Once set up, iucn_sim will be installed in your standard path, so you can simply type iucn_sim in your command line (use Anaconda Powershell Prompt if you are a Windows user) to call the program. (Again: If you installed iucn_sim in a separate environment, first connect to the environment by typing conda activate iucn_sim_env to be able to use iucn_sim).

  • iucn_sim -h --> Open help page showing available functions

  • iucn_sim get_iucn_data -h --> Open help page for specific function

The -h command will show and explain all available flags for each specific iucn_sim function.

Here is a graphic overview of the main functions of iucn_sim. See the tutorial below for how to apply these function on example data.

iucn_sim tutorial

To fully understand the methodology behind iucn_sim we recommend you to have a look at the published iucn_sim manuscript at https://doi.org/10.1111/ecog.05110 (Andermann et al., 2021).

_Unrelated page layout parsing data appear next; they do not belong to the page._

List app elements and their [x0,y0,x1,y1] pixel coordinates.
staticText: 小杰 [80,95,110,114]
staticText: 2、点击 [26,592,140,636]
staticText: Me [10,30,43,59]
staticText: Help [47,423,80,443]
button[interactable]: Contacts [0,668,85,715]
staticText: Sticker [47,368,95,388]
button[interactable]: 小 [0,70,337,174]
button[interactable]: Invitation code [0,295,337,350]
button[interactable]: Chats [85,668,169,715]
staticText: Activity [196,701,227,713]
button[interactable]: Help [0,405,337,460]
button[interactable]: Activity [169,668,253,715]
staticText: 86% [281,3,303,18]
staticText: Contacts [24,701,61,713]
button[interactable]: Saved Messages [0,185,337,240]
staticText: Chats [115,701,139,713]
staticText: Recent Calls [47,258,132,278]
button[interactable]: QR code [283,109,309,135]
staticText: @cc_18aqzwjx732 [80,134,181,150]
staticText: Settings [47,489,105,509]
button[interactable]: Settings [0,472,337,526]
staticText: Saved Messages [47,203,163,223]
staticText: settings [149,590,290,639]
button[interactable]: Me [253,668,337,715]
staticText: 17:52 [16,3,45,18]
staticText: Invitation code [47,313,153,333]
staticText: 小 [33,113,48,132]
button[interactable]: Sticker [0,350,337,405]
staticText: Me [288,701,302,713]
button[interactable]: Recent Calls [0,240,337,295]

In the following tutorial we will predict future extinctions and extinction rates for all species of the order Carnivora (target species list). We will use the the whole class Mammalia as reference group. In iucn_sim the target species list contains a list of species names for which you want to simulate future extinctions. The reference group on the other hand is a group of species which are being used to estimate status transition rates (i.e. the rates of how often species change from one IUCN status to another) based on the IUCN history of the group. This reference group should be sufficiently large (>1,000 species) to increase the accuracy of the estimated transition rates.

This tutorial uses pre-compiled IUCN data, without requiring an IUCN API key. If you plan on running iucn_sim on your own target species list and reference group, you will first need to apply for an IUCN key (see information below). However, iucn_sim has access to a range of pre-compiled reference groups, which enable processing without requiring an IUCN API key (see overview of precompiled groups here, but no need to download these, the program will find them automatically).

Required input data:

The only file you need for running this tutorial is the carnivora_gl.txt file (click on file link to download). You can find other example input files in the data/precompiled/gl_data folder in this GitHub repo, which you can download by first 1) opening them on GitHub, 2) clicking on the 'Raw' button in the top right corner of the displayed file content, and 3) copying the whole content to your text-editor. Alternatively if you have wget installed, you can download e.g. the carnivora_gl.txt file by typing wget https://raw.githubusercontent.com/tobiashofmann88/iucn_extinction_simulator/master/data/precompiled/gl_data/carnivora_gl.txt.

This carnivora_gl.txt file contains a list of all Carnivora species (IUCN 2019-v2), including 100 generation length (GL) estimates for each species (scaled in years). The purpose of having 100 estimates per species is to include the uncertainty of the GL value for those species where missing GL data was modeled based on phylogenetic imputation.

I recommend you create a folder on your Desktop and enter that folder via the command line, by typing cd /PATH/TO/MY/DESKTOP/FOLDER (replace /PATH/TO/MY/DESKTOP/FOLDER with the path to the folder you created on your Desktop). Store the downloaded carnivora_gl.txt file in this folder. now you are ready to start the tutorial.

Get IUCN data:

All following commands in this tutorial assume that you are running them from the folder where you stored your carnivora_gl.txt input file! For this purpose make sure you first navigate to that folder with your command line by typing cd /PATH/TO/MY/DESKTOP/FOLDER (but replace /PATH/TO/MY/DESKTOP/FOLDER with real path, see above).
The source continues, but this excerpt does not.